**TASK TO CARRY OUT:**
The full set of lines below has to be duplicated exactly, with no picture kept.

☆ ☆ ☆ ☆

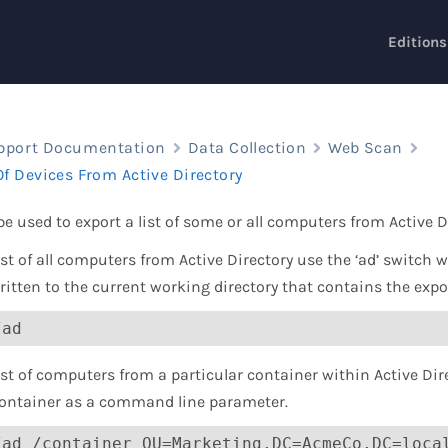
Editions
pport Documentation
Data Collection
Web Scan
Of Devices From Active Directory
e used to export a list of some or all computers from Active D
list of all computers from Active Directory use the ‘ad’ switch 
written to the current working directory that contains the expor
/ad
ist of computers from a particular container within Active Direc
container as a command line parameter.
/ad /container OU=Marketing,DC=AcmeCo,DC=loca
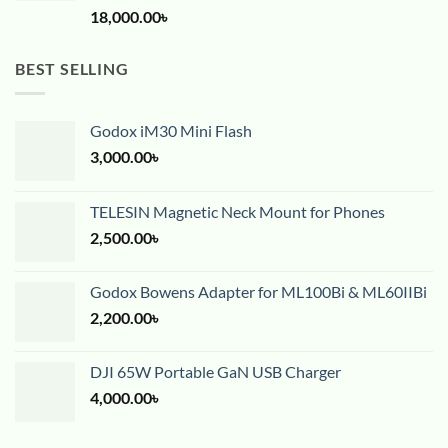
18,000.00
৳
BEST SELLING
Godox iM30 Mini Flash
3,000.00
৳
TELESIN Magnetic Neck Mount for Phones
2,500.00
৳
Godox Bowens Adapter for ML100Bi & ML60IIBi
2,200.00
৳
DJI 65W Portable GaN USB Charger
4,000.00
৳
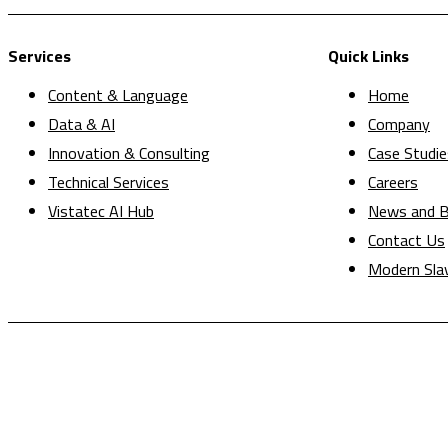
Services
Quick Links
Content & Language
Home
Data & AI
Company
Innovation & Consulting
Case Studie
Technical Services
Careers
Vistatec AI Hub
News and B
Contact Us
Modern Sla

☆ ☆ ☆ ☆

**EXERCISE OUTPUT:**
Editions
pport Documentation
Data Collection
Web Scan
Of Devices From Active Directory
e used to export a list of some or all computers from Active D
list of all computers from Active Directory use the ‘ad’ switch 
written to the current working directory that contains the expor
/ad
ist of computers from a particular container within Active Direc
container as a command line parameter.
/ad /container OU=Marketing,DC=AcmeCo,DC=loca
18,000.00
৳
BEST SELLING
Godox iM30 Mini Flash
3,000.00
৳
TELESIN Magnetic Neck Mount for Phones
2,500.00
৳
Godox Bowens Adapter for ML100Bi & ML60IIBi
2,200.00
৳
DJI 65W Portable GaN USB Charger
4,000.00
৳
Services
Quick Links
Content & Language
Home
Data & AI
Company
Innovation & Consulting
Case Studie
Technical Services
Careers
Vistatec AI Hub
News and B
Contact Us
Modern Sla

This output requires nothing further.